▸ **INFORMATION GIVEN**

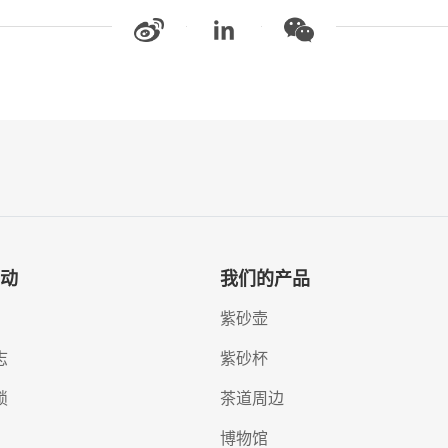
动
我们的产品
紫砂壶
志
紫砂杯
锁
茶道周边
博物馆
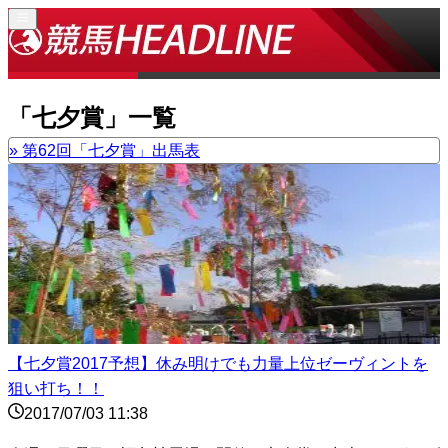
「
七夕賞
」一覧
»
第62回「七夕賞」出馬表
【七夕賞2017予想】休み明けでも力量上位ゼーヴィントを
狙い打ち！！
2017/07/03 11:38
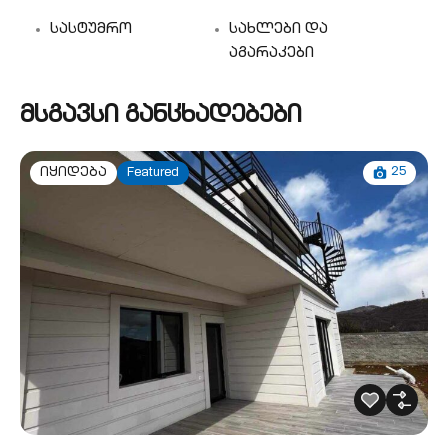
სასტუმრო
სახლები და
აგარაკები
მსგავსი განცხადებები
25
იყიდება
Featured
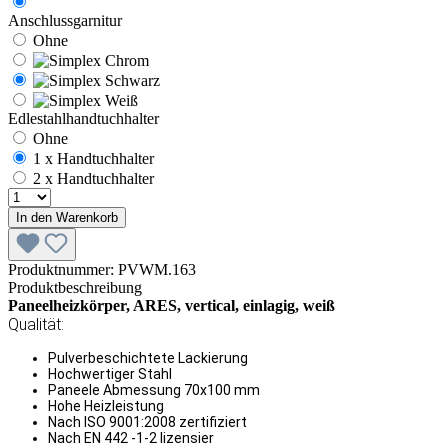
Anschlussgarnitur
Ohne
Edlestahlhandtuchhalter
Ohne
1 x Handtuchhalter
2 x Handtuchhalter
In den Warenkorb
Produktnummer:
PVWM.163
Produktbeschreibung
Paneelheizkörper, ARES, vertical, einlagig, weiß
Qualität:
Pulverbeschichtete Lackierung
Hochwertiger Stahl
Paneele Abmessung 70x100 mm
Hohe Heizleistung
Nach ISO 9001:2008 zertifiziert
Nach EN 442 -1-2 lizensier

==

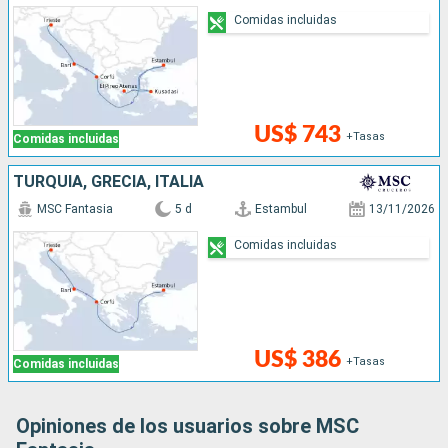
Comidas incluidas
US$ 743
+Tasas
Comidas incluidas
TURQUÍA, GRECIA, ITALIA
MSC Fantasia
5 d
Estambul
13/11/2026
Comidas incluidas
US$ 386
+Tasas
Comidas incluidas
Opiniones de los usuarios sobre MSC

▸ **PROBLEM TO SOLVE**
Could you repeat, exactly, only the lines above starting at the one that has "2017/07/03 11:38" and stopping after the one that has "Hochwertiger Stahl", without the pictures?

▸ **WORKED SOLUTION**
2017/07/03 11:38
სასტუმრო
სახლები და
აგარაკები
მსგავსი განცხადებები
25
იყიდება
Featured
Anschlussgarnitur
Ohne
Edlestahlhandtuchhalter
Ohne
1 x Handtuchhalter
2 x Handtuchhalter
In den Warenkorb
Produktnummer:
PVWM.163
Produktbeschreibung
Paneelheizkörper, ARES, vertical, einlagig, weiß
Qualität:
Pulverbeschichtete Lackierung
Hochwertiger Stahl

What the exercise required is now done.